Axon specific defects in ap4e1 KO neurons. (a) Cultured GFP-filled DIV-14 hippocampal neurons stained against GFP showing neuronal morphology. Scale bar: 100 μm. (b) Analysis of dendritic complexity using 10 μm concentric sholl intersections. Quantification of (c) total dendritic length and (d) total branches per neuron (n = 12/17 neurons WT/KO). (e) Cultured GFP-filled DIV-4 hippocampal neurons stained against GFP revealing neuronal morphology and entire axonal extension from individual neurons. Scale bar: 50 μm. (f) Quantification of total axonal length and (g) axonal branches. (n = 22/18 neurons WT/KO). (h) Quantification of nascent dendritic processes in total length and, (i) total branches (n = 22/27 neurons WT/KO). (j) Inset magnified panel from (e) of distal axonal regions, red arrows indicating axonal swellings. Scale bar: 20 μm. (k) Quantification of number of swellings per neuron (n = 20/17 neurons WT/KO). (l) Distal axonal regions of KO neurons transfected with GFP alone, or in combination with HA-ATG9A, showing a reduction in the number of axonal swellings upon expression of ATG9A, scale bar: 20 μm, (m) Quantification of number of swellings per neuron (n = 29/26 neurons WT/KO). Quantified data is expressed as mean ± SEM. Statistical analysis: (b) Two-way ANOVA with Bonferroni post-hoc test, (c, d, f, h and i) Two-tailed unpaired Student’s t-test, (g, k and m) Two-tailed Mann-Whitney U test, *p < 0.05, **p < 0.01 and ***p < 0.001.

Figure 6.

Distal generation of axonal swelling comprised of ER accumulations in AP-4 deficiency. (a) Long-term imaging of DIV-6 hippocampal neurons transfected with GFP enabling tracking of growing axons.
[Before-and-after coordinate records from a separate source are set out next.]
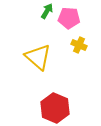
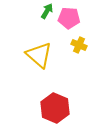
yellow triangle: moved 1 px right, 2 px up
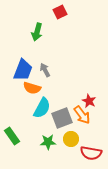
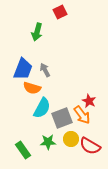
blue trapezoid: moved 1 px up
green rectangle: moved 11 px right, 14 px down
red semicircle: moved 1 px left, 7 px up; rotated 20 degrees clockwise
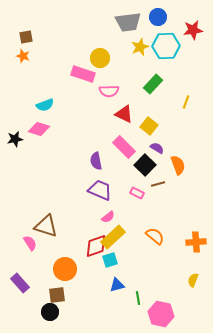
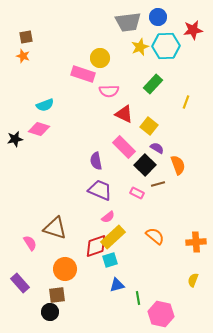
brown triangle at (46, 226): moved 9 px right, 2 px down
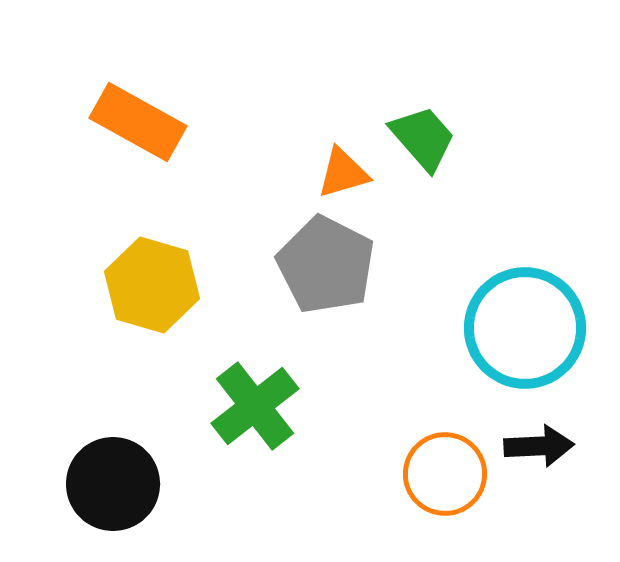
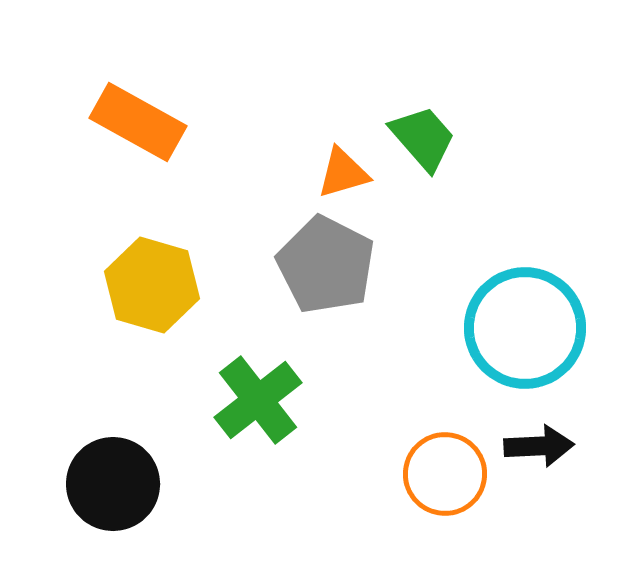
green cross: moved 3 px right, 6 px up
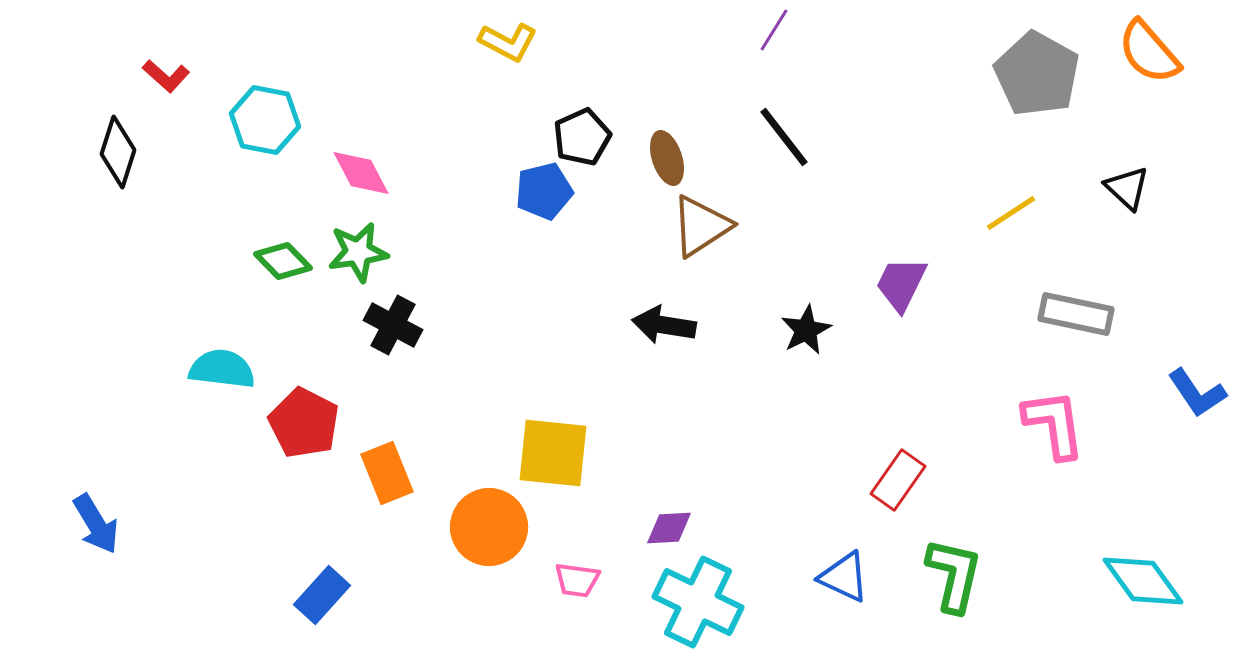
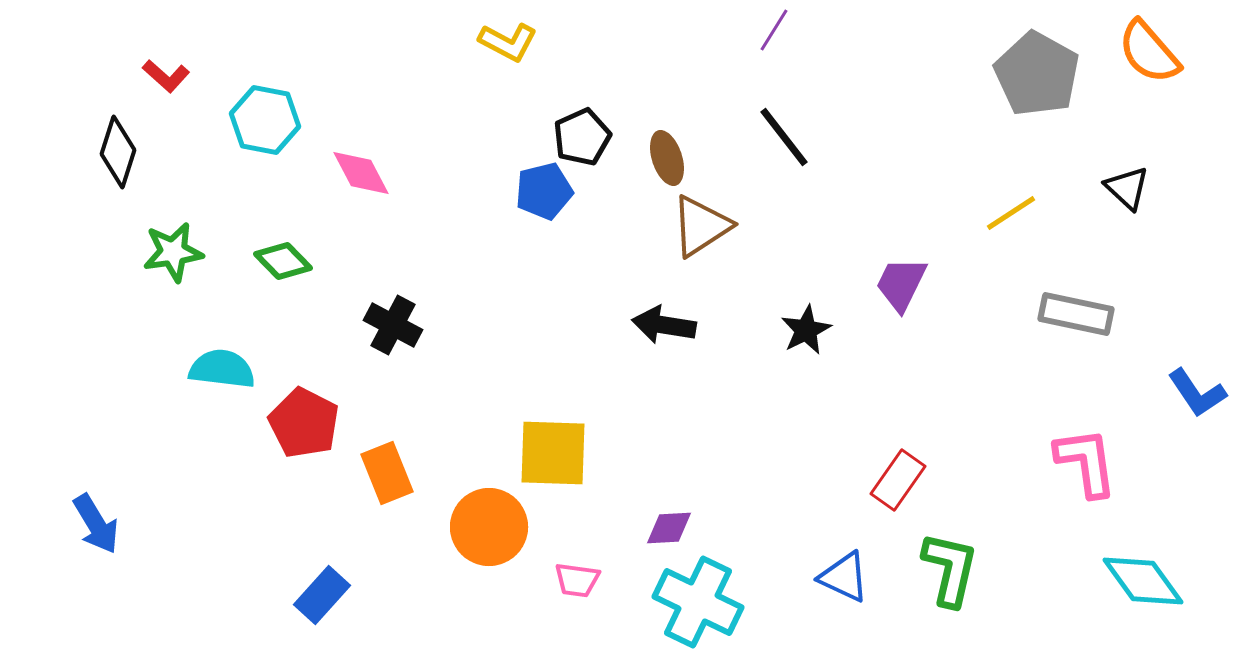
green star: moved 185 px left
pink L-shape: moved 32 px right, 38 px down
yellow square: rotated 4 degrees counterclockwise
green L-shape: moved 4 px left, 6 px up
Axonal swellings are de novo generated distally in close proximity to the growth cone in KO axons, indicated by red arrows. Swellings disassemble over time, as indicated by blue arrows (Refer to Movies S3 and S4). Scale bar: 5 μm. (b) Swellings formed in WT axons disassemble rapidly, whereas KO swellings persist at their site of deposition for dramatically longer durations (formation indicated by red arrow, disassembly by blue arrow) (Refer to movies S5 to S8). Scale bar: 5 μm. (c) Cultured DIV-4 hippocampal neurons were identified by DIC (b) for CLEM, showing correlation of axonal region with swellings, scale bars: 20 μm, 10 μm. Please refer to Fig S6B for WT example. Individual swellings (d) and (e) shown at higher magnification, scale bar: 2 μm. Cropped regions of (d) indicated by blue and green dashed boxes, (di) and (dii) respectively, showing accumulation of ER within axonal swelling. (e) Swelling showing incorporation of ER into double membraned autophagosome within axonal swelling, cropped regions indicated by red and yellow dashed boxes, (ei) and (eii). Scale bar: 0.5 μm. (n = 3 experimental repeats).